I modeled this example after the Elixir Ecto article linked above.
It represents a multi step pipeline in a domain where each step could produce its own errors. It represents the stages, results, and errors as data with functions, no macros necessary.
;; given this model
(def model-account
[:map
[:account/id {:primary-key true} int?]
[:account/balance int?]
])
;; define the functions in the pipeline
(defn retrieve-accounts [a1-id a2-id]
(fn []
(let [accounts {a1-id (q/find-by :account/id a1-id)
a2-id (q/find-by :account/id a2-id)}]
(if (every? some? accounts)
(vals accounts)
{:error [:account-not-found (mapv first (filter (fn [[_ v]] (nil? v)) accounts))]}))))
(defn verify-balances [transfer-amount]
;; each pipeline fn is passed a map of steps executed thus far
(fn [{[sender recipient] :retrieve-accounts}]
(if (< (:account/balance sender) transfer-amount)
[sender recipient transfer-amount]
{:error [:balance-too-low sender]})))
(defn subtract-from-sender [{[sender recipient verified-amount] :verify-balances}]
(q/save! (changeset sender
(update sender :account/balance #(- % verified-amount)))))
(defn add-to-recipient [{[sender recipient verified-amount] :verify-balances}]
(q/save! (changeset recipient
(update recipient :account/balance #(+ % verified-amount)))))
(defn transfer-money [sender-id recipient-id amount]
[[:retrieve-accounts (retrieve-accounts sender-id recipient-id)]
[:verify-balances (verify-balances amount)]
[:subtract-from-sender subtract-from-sender]
[:add-to-recipient add-to-recipient]])
;; execute the pipeline in a transaction
(exec-tx-pipeline (transfer-money 1 2 100))
;; => returns an ok map with a vector containing the results of each step in order
{:ok [[:retrieve-accounts [{:account/id 1 :account/balance 500} {:account/id 2 :account/balance 10}]]
[:verify-balances [{:account/id 1 :account/balance 500} {:account/id 2 :account/balance 10} 100]]
[:subtract-from-sender ...]
[:add-to-recipient ...]]}
;; => unless an error occurs, in which case the pipeline short circuits and returns a map containing the error, and the results of all previous steps
{:error [:verify-balances :balance-too-low]
:results [:retrieve-accounts [{:account/id 1 :account/balance 50} {:account/id 2 :account/balance 10}]]}
As you can see the convention is that the step functions return their result or on error a map keyed with :error
. Except for the functions that return the (q/save!)

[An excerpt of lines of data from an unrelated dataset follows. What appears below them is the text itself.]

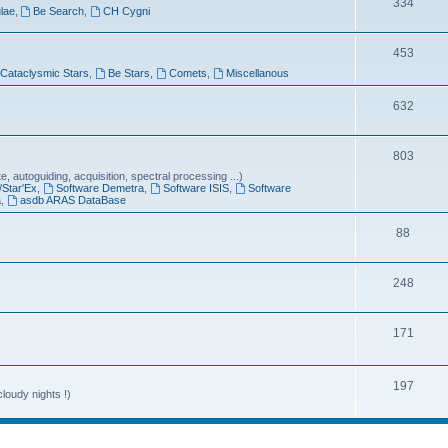
T
334
lae
,
Be Search
,
CH Cygni
c
o
s
T
453
p
Cataclysmic Stars
,
Be Stars
,
Comets
,
Miscellanous
o
i
p
T
632
c
i
o
s
T
803
c
p
 autoguiding, acquisition, spectral processing ...)
o
s
i
/Star'Ex
,
Software Demetra
,
Software ISIS
,
Software
a
,
asdb ARAS DataBase
p
c
T
88
i
s
o
c
T
248
p
s
o
i
T
171
p
c
o
i
s
p
T
197
c
loudy nights !)
i
o
s
c
p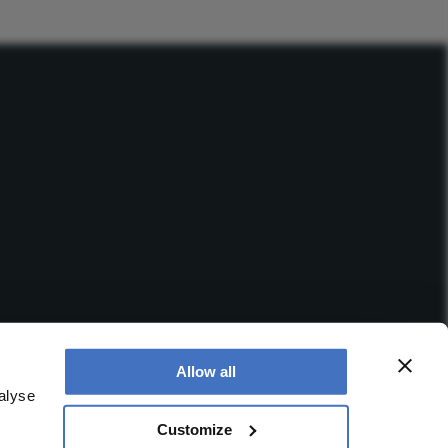
Allow all
alyse
Customize
 office is at Booths No. 1, Booths Park, Chelford Road,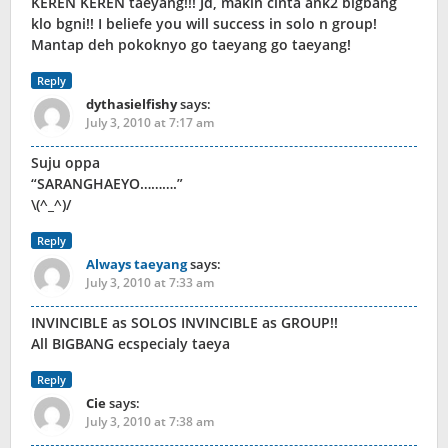
KEREN KEREN taeyang!!! Jd, makin cinta ank2 bigbang
klo bgni!! I beliefe you will success in solo n group!
Mantap deh pokoknyo go taeyang go taeyang!
Reply
dythasielfishy
says:
July 3, 2010 at 7:17 am
Suju oppa
“SARANGHAEYO……….”
\(^_^)/
Reply
Always taeyang
says:
July 3, 2010 at 7:33 am
INVINCIBLE as SOLOS INVINCIBLE as GROUP!!
All BIGBANG ecspecialy taeya
Reply
Cie
says:
July 3, 2010 at 7:38 am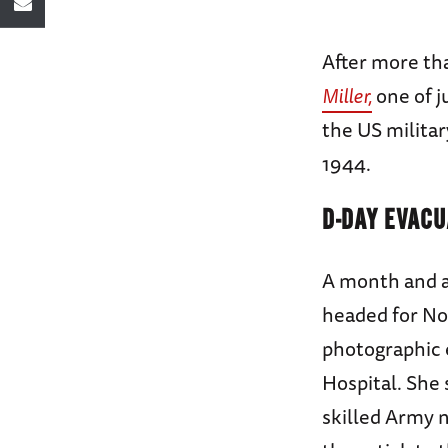
After more th
Miller,
one of j
the US militar
1944.
D-DAY EVACU
A month and a
headed for No
photographic 
Hospital. She 
skilled Army n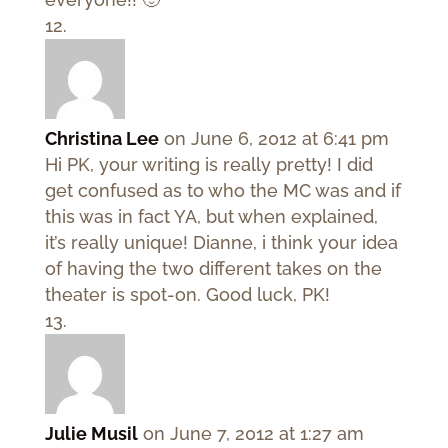
Christina Lee
on June 6, 2012 at 6:41 pm
Hi PK, your writing is really pretty! I did
get confused as to who the MC was and if
this was in fact YA, but when explained,
it’s really unique! Dianne, i think your idea
of having the two different takes on the
theater is spot-on. Good luck, PK!
Julie Musil
on June 7, 2012 at 1:27 am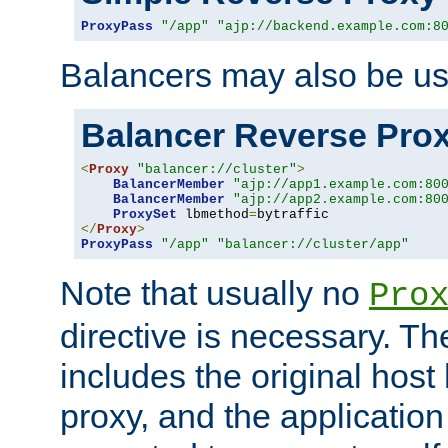
ProxyPass
"/app"
"ajp://backend.example.com:8
Balancers may also be us
Balancer Reverse Pro
<
Proxy
"balancer://cluster"
>
BalancerMember
"ajp://app1.example.com:80
BalancerMember
"ajp://app2.example.com:80
ProxySet
 lbmethod
=
</
Proxy
>
ProxyPass
"/app"
"balancer://cluster/app"
Note that usually no
Pro
directive is necessary. T
includes the original host
proxy, and the applicatio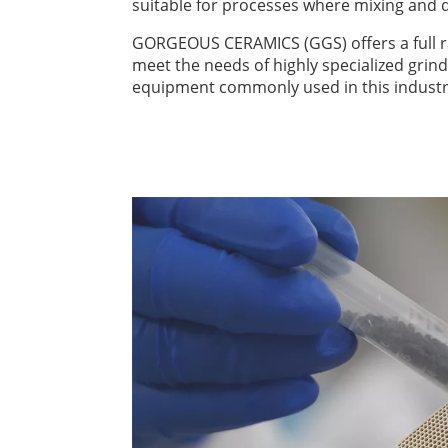
suitable for processes where mixing and di
GORGEOUS CERAMICS (GGS) offers a full ra
meet the needs of highly specialized grin
equipment commonly used in this industr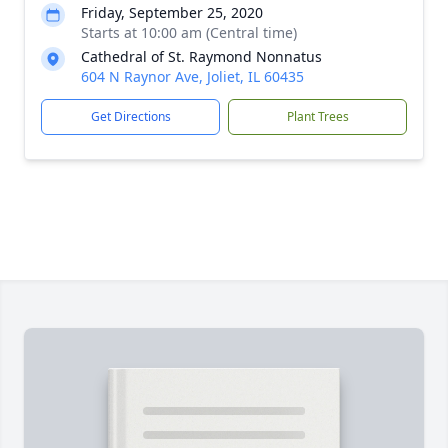
Friday, September 25, 2020
Starts at 10:00 am (Central time)
Cathedral of St. Raymond Nonnatus
604 N Raynor Ave, Joliet, IL 60435
Get Directions
Plant Trees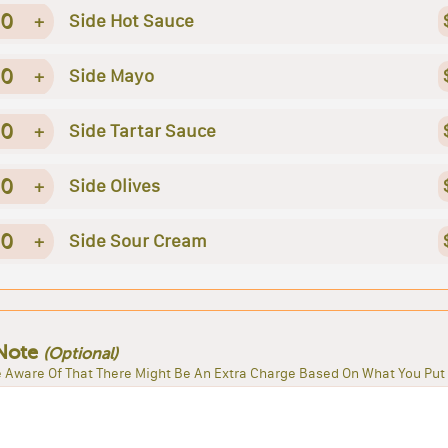
0
+
Side Hot Sauce
0
+
Side Mayo
0
+
Side Tartar Sauce
0
+
Side Olives
0
+
Side Sour Cream
Note
(Optional)
 Aware Of That There Might Be An Extra Charge Based On What You Put 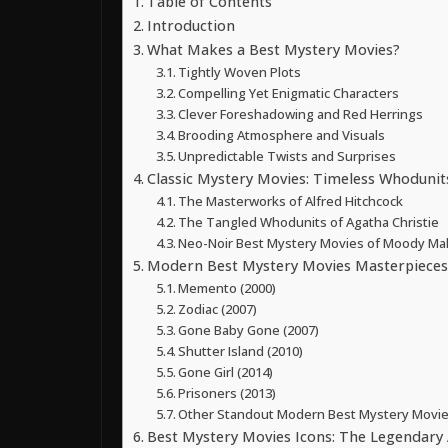
Table of Contents
Introduction
What Makes a Best Mystery Movies?
Tightly Woven Plots
Compelling Yet Enigmatic Characters
Clever Foreshadowing and Red Herrings
Brooding Atmosphere and Visuals
Unpredictable Twists and Surprises
Classic Mystery Movies: Timeless Whoduni
The Masterworks of Alfred Hitchcock
The Tangled Whodunits of Agatha Christie
Neo-Noir Best Mystery Movies of Moody Mal
Modern Best Mystery Movies Masterpieces:
Memento (2000)
Zodiac (2007)
Gone Baby Gone (2007)
Shutter Island (2010)
Gone Girl (2014)
Prisoners (2013)
Other Standout Modern Best Mystery Movie
Best Mystery Movies Icons: The Legendary 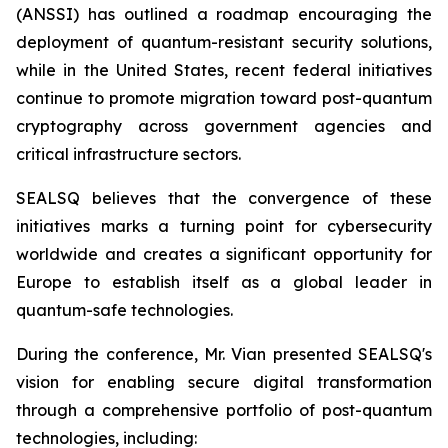
(ANSSI) has outlined a roadmap encouraging the
deployment of quantum-resistant security solutions,
while in the United States, recent federal initiatives
continue to promote migration toward post-quantum
cryptography across government agencies and
critical infrastructure sectors.
SEALSQ believes that the convergence of these
initiatives marks a turning point for cybersecurity
worldwide and creates a significant opportunity for
Europe to establish itself as a global leader in
quantum-safe technologies.
During the conference, Mr. Vian presented SEALSQ's
vision for enabling secure digital transformation
through a comprehensive portfolio of post-quantum
technologies, including: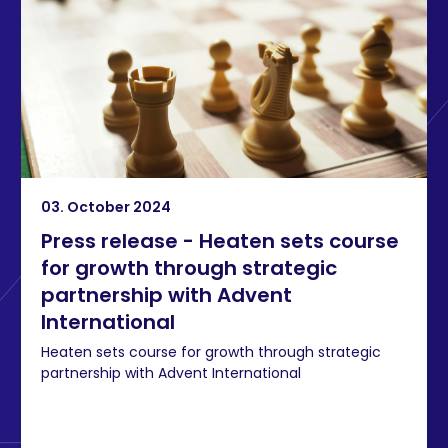
03. October 2024
Press release - Heaten sets course
for growth through strategic
partnership with Advent
International
Heaten sets course for growth through strategic
partnership with Advent International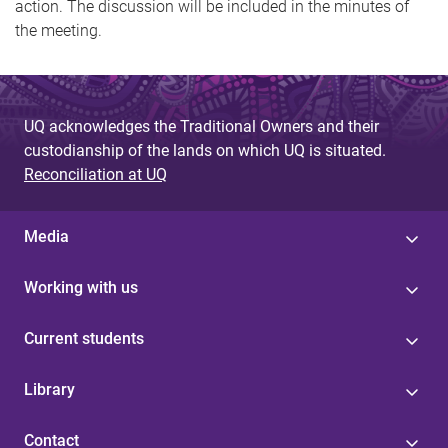
action. The discussion will be included in the minutes of
the meeting.
UQ acknowledges the Traditional Owners and their
custodianship of the lands on which UQ is situated.
Reconciliation at UQ
Media
Working with us
Current students
Library
Contact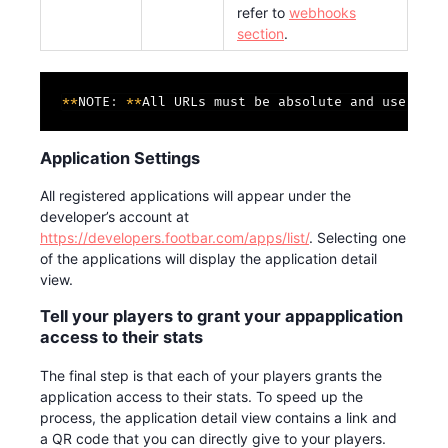
refer to
webhooks
section
.
*
*
NOTE
:
*
*
All URLs must be absolute and use http
Application Settings
All registered applications will appear under the
developer’s account at
https://developers.footbar.com/apps/list/
. Selecting one
of the applications will display the application detail
view.
Tell your players to grant your appapplication
access to their stats
The final step is that each of your players grants the
application access to their stats. To speed up the
process, the application detail view contains a link and
a QR code that you can directly give to your players.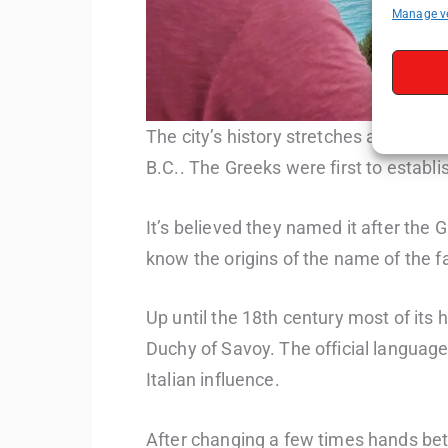
Manage v
The city’s history stretches across mi
B.C.. The Greeks were first to establi
It’s believed they named it after the
know the origins of the name of the 
Up until the 18th century most of its 
Duchy of Savoy. The official language
Italian influence.
After changing a few times hands bet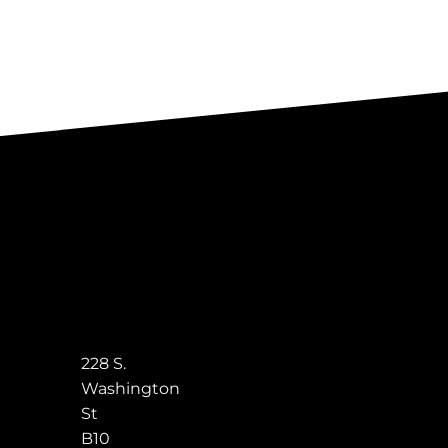
228 S.
Washington
St
B10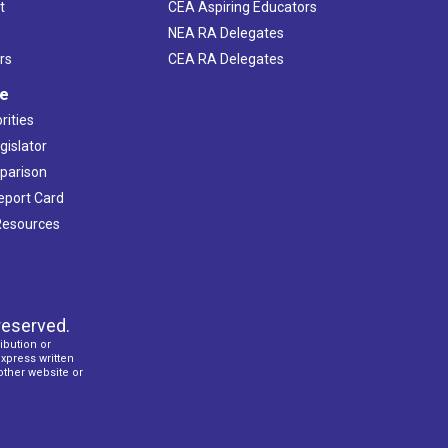
t
CEA Aspiring Educators
NEA RA Delegates
rs
CEA RA Delegates
ve
rities
gislator
mparison
Report Card
 Resources
reserved.
ibution or
express written
 other website or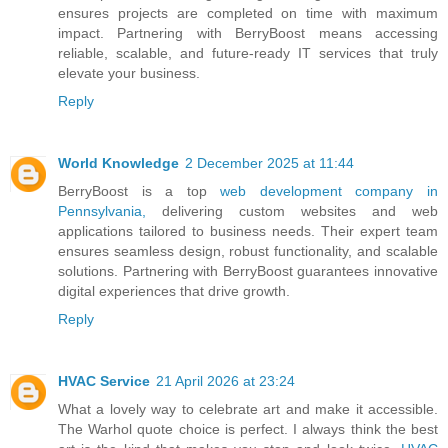
ensures projects are completed on time with maximum
impact. Partnering with BerryBoost means accessing
reliable, scalable, and future-ready IT services that truly
elevate your business.
Reply
World Knowledge
2 December 2025 at 11:44
BerryBoost is a top
web development company in
Pennsylvania,
delivering custom websites and web
applications tailored to business needs. Their expert team
ensures seamless design, robust functionality, and scalable
solutions. Partnering with BerryBoost guarantees innovative
digital experiences that drive growth.
Reply
HVAC Service
21 April 2026 at 23:24
What a lovely way to celebrate art and make it accessible.
The Warhol quote choice is perfect. I always think the best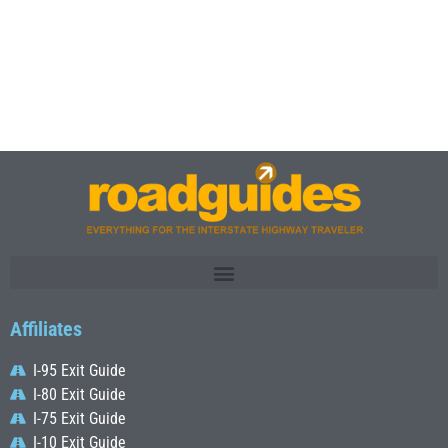
Affiliates
I-95 Exit Guide
I-80 Exit Guide
I-75 Exit Guide
I-10 Exit Guide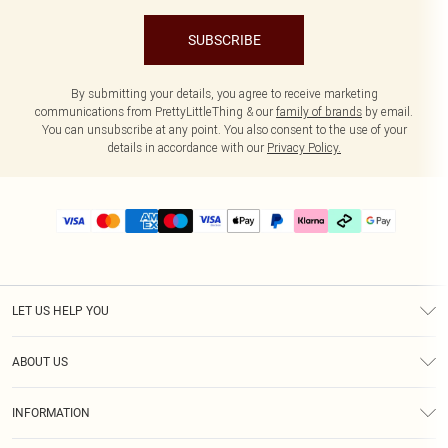
SUBSCRIBE
By submitting your details, you agree to receive marketing
communications from PrettyLittleThing & our
family of brands
by email.
You can unsubscribe at any point. You also consent to the use of your
details in accordance with our
Privacy Policy.
LET US HELP YOU
Help
ABOUT US
Returns
About Us
Delivery
INFORMATION
Diversity
Size Guide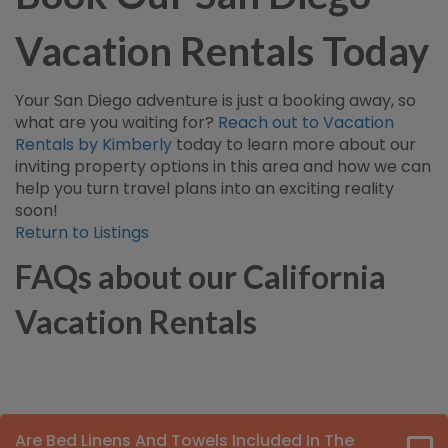
Vacation Rentals Today
Your San Diego adventure is just a booking away, so
what are you waiting for?
Reach out to Vacation
Rentals by Kimberly
today to learn more about our
inviting property options in this area and how we can
help you turn travel plans into an exciting reality
soon!
Return to Listings
FAQs about our California
Vacation Rentals
Are Bed Linens And Towels Included In The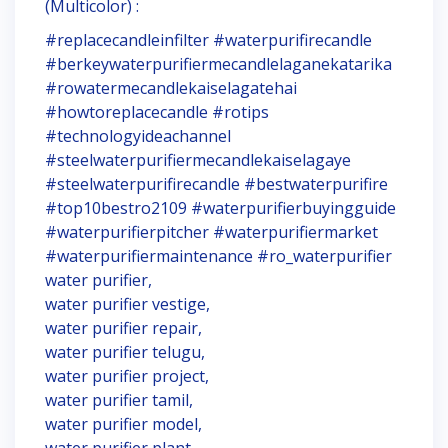
(Multicolor) :
#replacecandleinfilter #waterpurifirecandle
#berkeywaterpurifiermecandlelaganekatarika
#rowatermecandlekaiselagatehai
#howtoreplacecandle #rotips
#technologyideachannel
#steelwaterpurifiermecandlekaiselagaye
#steelwaterpurifirecandle #bestwaterpurifire
#top10bestro2109 #waterpurifierbuyingguide
#waterpurifierpitcher #waterpurifiermarket
#waterpurifiermaintenance #ro_waterpurifier
water purifier,
water purifier vestige,
water purifier repair,
water purifier telugu,
water purifier project,
water purifier tamil,
water purifier model,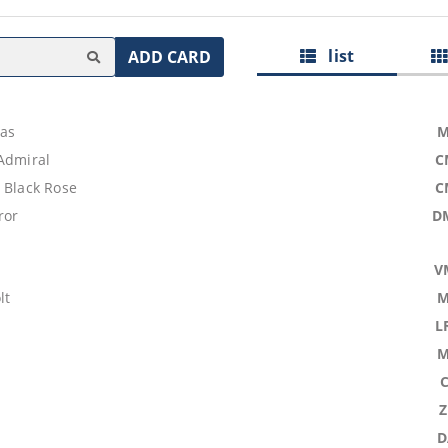
list
ADD CARD
las
M
 Admiral
C
 Black Rose
C
ror
D
V
lt
M
L
M
D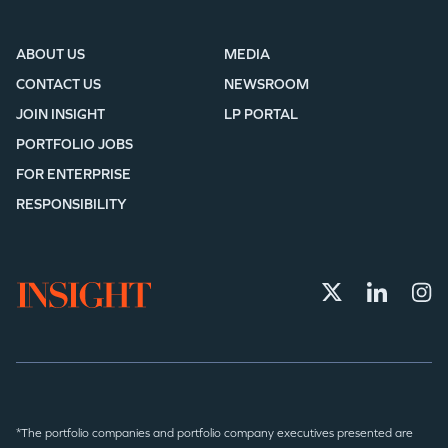
ABOUT US
MEDIA
CONTACT US
NEWSROOM
JOIN INSIGHT
LP PORTAL
PORTFOLIO JOBS
FOR ENTERPRISE
RESPONSIBILITY
*The portfolio companies and portfolio company executives presented are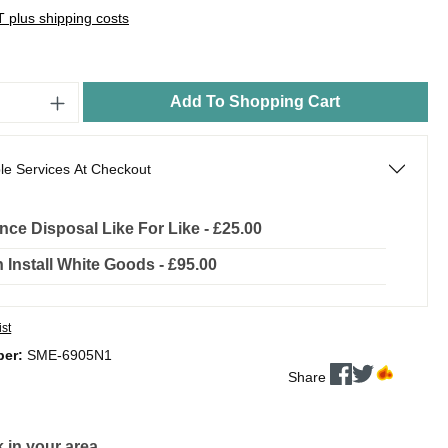
AT plus shipping costs
Add To Shopping Cart
le Services At Checkout
nce Disposal Like For Like - £25.00
In Install White Goods - £95.00
ist
ber:
SME-6905N1
Share
 in your area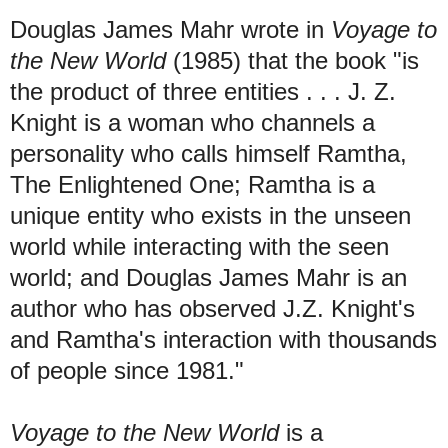
Douglas James Mahr wrote in
Voyage to
the New World
(1985) that the book "is
the product of three entities . . .
J. Z.
Knight is a woman who channels a
personality who calls himself Ramtha,
The Enlightened One; Ramtha is a
unique entity who exists in the unseen
world while interacting with the seen
world; and Douglas James Mahr is an
author who has observed J.Z. Knight's
and Ramtha's interaction with thousands
of people since 1981."
Voyage to the New World
is a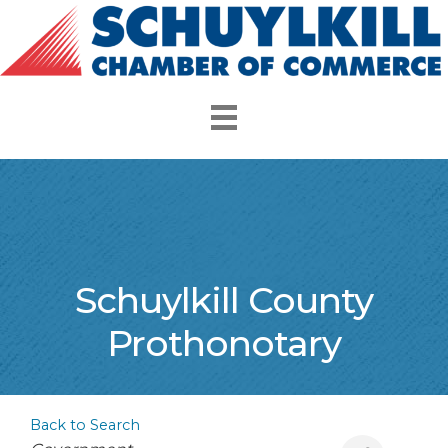
Schuylkill County
Prothonotary
Back to Search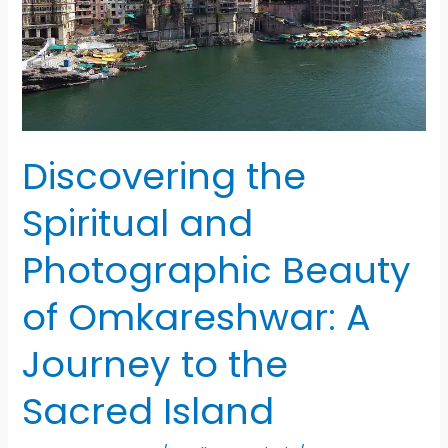
Discovering the
Spiritual and
Photographic Beauty
of Omkareshwar: A
Journey to the
Sacred Island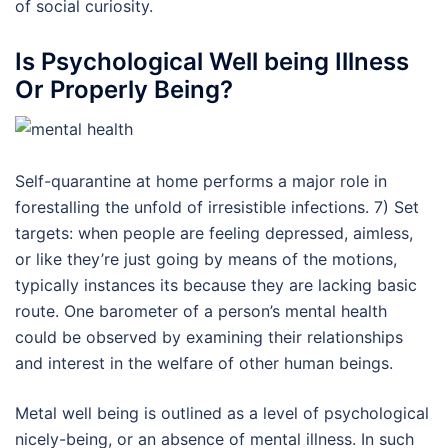
of social curiosity.
Is Psychological Well being Illness
Or Properly Being?
Self-quarantine at home performs a major role in
forestalling the unfold of irresistible infections. 7) Set
targets: when people are feeling depressed, aimless,
or like they’re just going by means of the motions,
typically instances its because they are lacking basic
route. One barometer of a person’s mental health
could be observed by examining their relationships
and interest in the welfare of other human beings.
Metal well being is outlined as a level of psychological
nicely-being, or an absence of mental illness. In such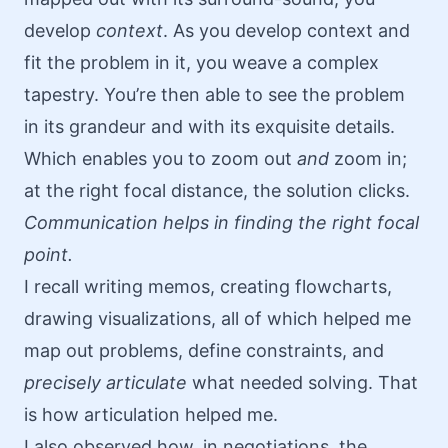
develop
context
. As you develop context and
fit the problem in it, you weave a complex
tapestry. You’re then able to see the problem
in its grandeur and with its exquisite details.
Which enables you to zoom out
and
zoom in;
at the right focal distance, the solution clicks.
Communication helps in finding the right focal
point.
I recall writing memos, creating flowcharts,
drawing visualizations, all of which helped me
map out problems, define constraints, and
precisely articulate
what needed solving. That
is how articulation helped me.
I also observed how, in negotiations, the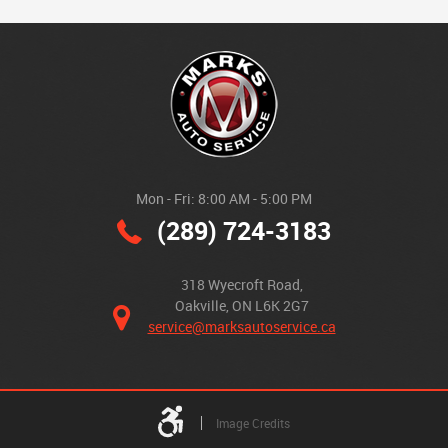
Mon - Fri: 8:00 AM - 5:00 PM
(289) 724-3183
318 Wyecroft Road
,
Oakville, ON L6K 2G7
service@marksautoservice.ca
Image Credits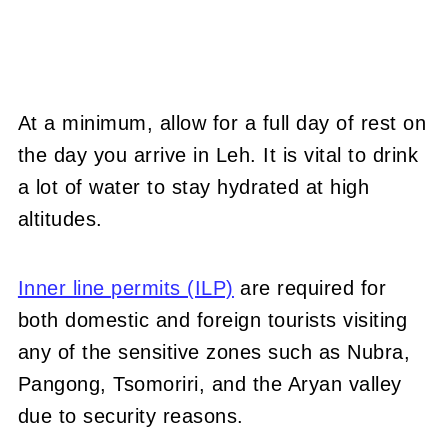
At a minimum, allow for a full day of rest on
the day you arrive in Leh. It is vital to drink
a lot of water to stay hydrated at high
altitudes.
Inner line permits (ILP)
are required for
both domestic and foreign tourists visiting
any of the sensitive zones such as Nubra,
Pangong, Tsomoriri, and the Aryan valley
due to security reasons.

directly, on error here the :changeset/error
will be present which the pipeline executor should handle.
I'm not totally pleased with the data format here, but I do think vectors make more sense than maps considering order is important. If you've used re-frame on the front end, you'll see a similarity between the result vectors and re-frame event vectors.
For the simpler case, i.e., execute this single function in a transaction with no special error handling ceremony we can wrap next.jdbc's transact function. To the user it would look something like:
(defn handle-create-user [user-name email]
(let [result] (q/transact
(fn []
(-> (changeset {:user/name name :user/email email})
q/save!
send-welcome-email!)))
(if (some? (:tx/rollback result))
;; handle error
;; success!
)))
For this to work q/save
would throw on :changeset/error
s and on sql execution errors.
Fram Slack:
kwrooijen 11:45 AM
Then I think it's a good setup. I agree that vectors are a bit strange instead of maps, but as you pointed out we need to hold on to the order of execution. The only thing I would change is making the keywords qualified. e.g. :transaction/error :transaction/results (and I would replace :ok with :transaction/results as well, just don't include :transaction/error)
Casey 11:53 AM
{:transaction/results {:retrieve-accounts [{:account/id 1 ...}...], :verify-balances ... }
:transaction/steps [:retrieve-accounts :verify-balances :subtract-from-sender ...]}
kwrooijen 11:54 AM
That's also a nice option actually
Kind of reminds me of the changesets
Casey 11:55 AM
just had the same thought hah 😀
kwrooijen 11:55 AM
Maybe rename steps to pipeline ?
Allso the simple use case looks good too. All of these functions should be defined in gungnir.transaction
. We can look at function naming later.